Member of the Massachusetts House of Representatives from the 10th Suffolk district
- In office 2002 – January 5, 2011
- Preceded by: David T. Donnelly
- Succeeded by: Edward F. Coppinger

Personal details
- Born: November 30, 1973 (age 52) Boston, Massachusetts, U.S.
- Party: Democratic
- Spouse: Mary
- Children: 3
- Education: Providence College (BA, MA) Southern New England School of Law (JD)

= Mike Rush =

American politician

Michael F. Rush is a Democratic member of the Massachusetts Senate, representing the Suffolk and Norfolk district.
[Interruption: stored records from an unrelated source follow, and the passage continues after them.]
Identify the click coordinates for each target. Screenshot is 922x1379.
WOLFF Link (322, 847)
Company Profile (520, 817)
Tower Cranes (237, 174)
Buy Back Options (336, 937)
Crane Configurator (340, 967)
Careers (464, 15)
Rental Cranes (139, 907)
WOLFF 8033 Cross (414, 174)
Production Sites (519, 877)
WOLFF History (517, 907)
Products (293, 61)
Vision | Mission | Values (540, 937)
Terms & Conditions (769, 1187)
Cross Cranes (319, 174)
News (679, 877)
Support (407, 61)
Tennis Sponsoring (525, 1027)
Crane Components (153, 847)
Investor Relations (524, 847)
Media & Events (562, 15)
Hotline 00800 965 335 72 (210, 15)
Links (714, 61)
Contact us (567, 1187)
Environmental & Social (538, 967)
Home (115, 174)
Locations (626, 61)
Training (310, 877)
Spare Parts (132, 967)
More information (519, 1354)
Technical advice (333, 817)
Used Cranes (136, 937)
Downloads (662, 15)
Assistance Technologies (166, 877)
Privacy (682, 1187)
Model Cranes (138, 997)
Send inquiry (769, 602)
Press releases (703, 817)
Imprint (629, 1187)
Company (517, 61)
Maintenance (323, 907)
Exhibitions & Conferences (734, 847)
This includes Boston, ward 18, precincts 7 to 20, inclusive, 22 and 23, ward 19, precincts 10 to 13, inclusive, and ward 20, in the county of Suffolk; and Dedham, Norwood, Westwood, and Walpole in the county of Norfolk.
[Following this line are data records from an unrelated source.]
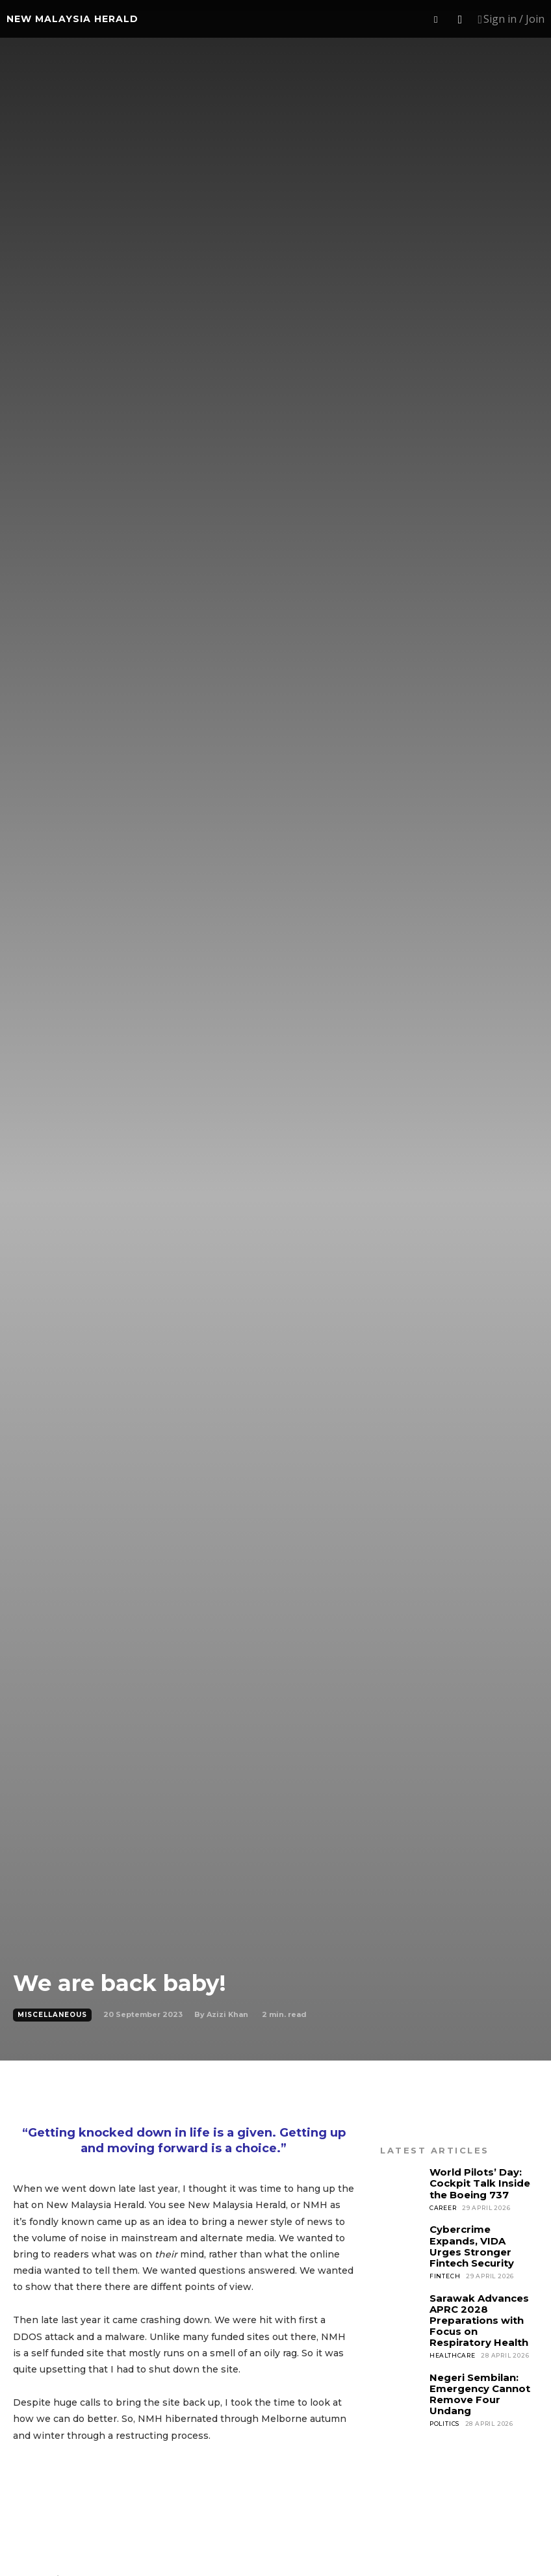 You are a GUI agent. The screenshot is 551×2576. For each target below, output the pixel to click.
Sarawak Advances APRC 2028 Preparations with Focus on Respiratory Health (480, 2302)
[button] (436, 19)
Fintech (445, 2259)
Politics (444, 2387)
He previously served in the Massachusetts House of Representatives, representing the 10th Suffolk District from 2002 to 2010.

== Background ==
Prior to being elected to the state legislature, Rush was a history teacher at his alma mater, Catholic Memorial High School in West Roxbury. He also taught at the Newman School in Boston's Back Bay.

Rush is a Commander in the United States Navy, where for the past thirteen years he has served in the Reserve component following his active duty training. He is currently assigned to NATO Deploy Charlie and was formally assigned to the Joint Central Command. Prior to serving as a commissioned officer, Rush traveled both home and abroad on peacetime construction projects as an enlisted sailor with Naval Mobile Construction Battalion 27, better known as the Seabees.

== Education ==
Rush holds a JD from Southern New England School of Law as well as a Master of Arts degree with distinction in United States History and a Bachelor of Arts degree with a double major in history and political science from Providence College. He is also a member of Phi Alpha Theta, the International Honor Society for Historians.
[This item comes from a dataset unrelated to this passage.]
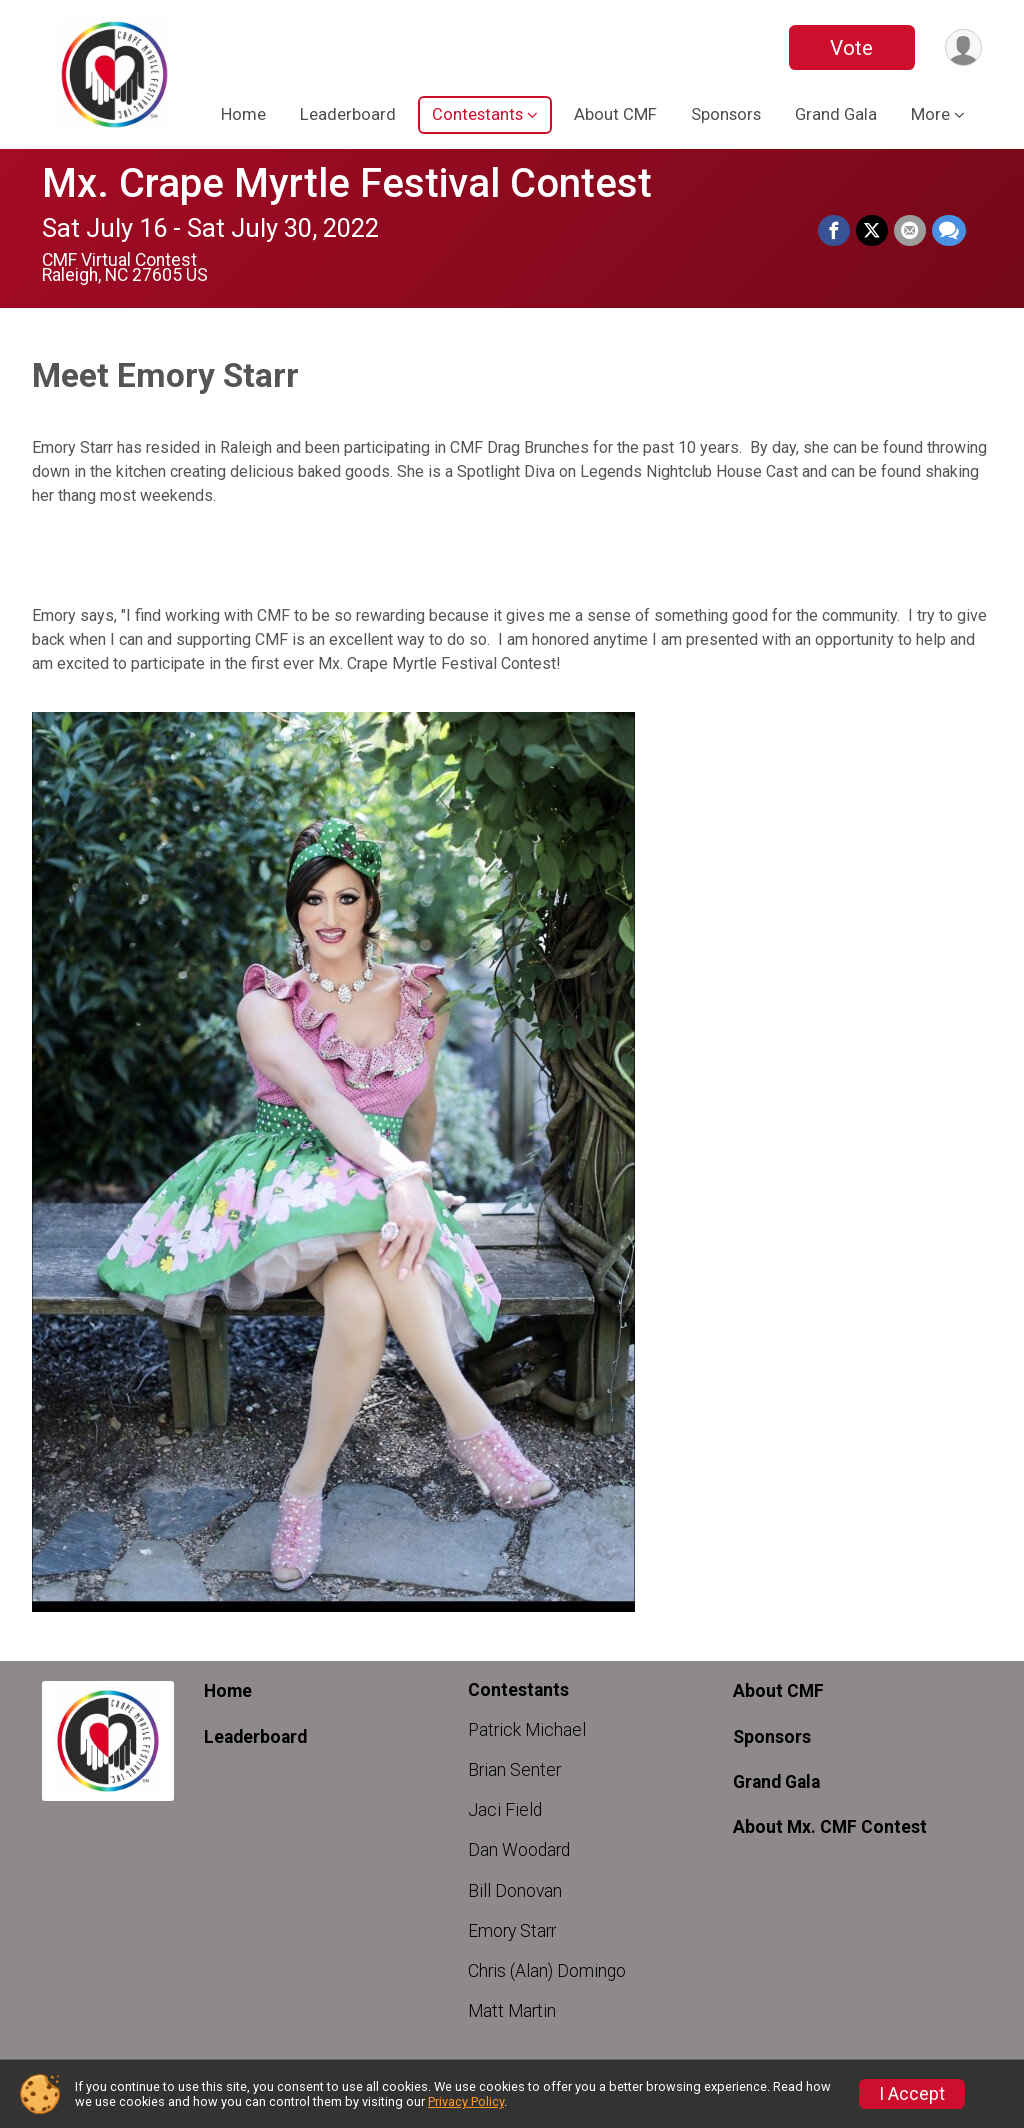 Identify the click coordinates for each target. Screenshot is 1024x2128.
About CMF (615, 114)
Rush was the president of his high school class at Catholic Memorial High School and college class at Providence. He also attained the rank of Eagle Scout in the Boy Scouts of America.

== Career as a legislator ==
In the 2009–2010 Legislative session, House Speaker Robert DeLeo appointed Rush to serve on the House Committee on Ways and Means, the Joint Committee on Natural Resources and the Environment, and the Joint Committee on Labor and Workforce Development. Previously, he had served on the Joint Committees of Judiciary, Revenue, Public Service, Public Safety and Homeland Security.

Rush also served as the House Historian, having been appointed to the position by former Speaker Thomas Finneran, as well as the Senate Majority Whip, a position he currently holds.

==State Senate==
=== Veterans ===
Senator Rush was the main sponsor of the Veterans' tax credit added to the FY18 Budget. The tax credit provides up to $2,000 for each veterans hired to businesses with fewer than 100 employees who participate in a veterans hiring certification program at the Department of Veterans' Services. The tax credit also requires the department to develop a comprehensive program to improve employment opportunities and outcomes among veterans by providing guidance to businesses in attracting, hiring, training, and retraining veterans.

Rush led the movement to pass S.2509, An Act relative to veterans' benefits, rights, appreciation, validation and enforcement (also known as the BRAVE Act). Among other things, this bill provides paid military leave for state employees called to duty by the armed forces for up to 40 days for training and operation purposes. It also increases the burial expense funds paid by the Commonwealth from $2,000 to $4,000 for indigent veterans. The bill was signed by Governor Charlie Baker and was included in Chapter 218 of the Acts of 2018.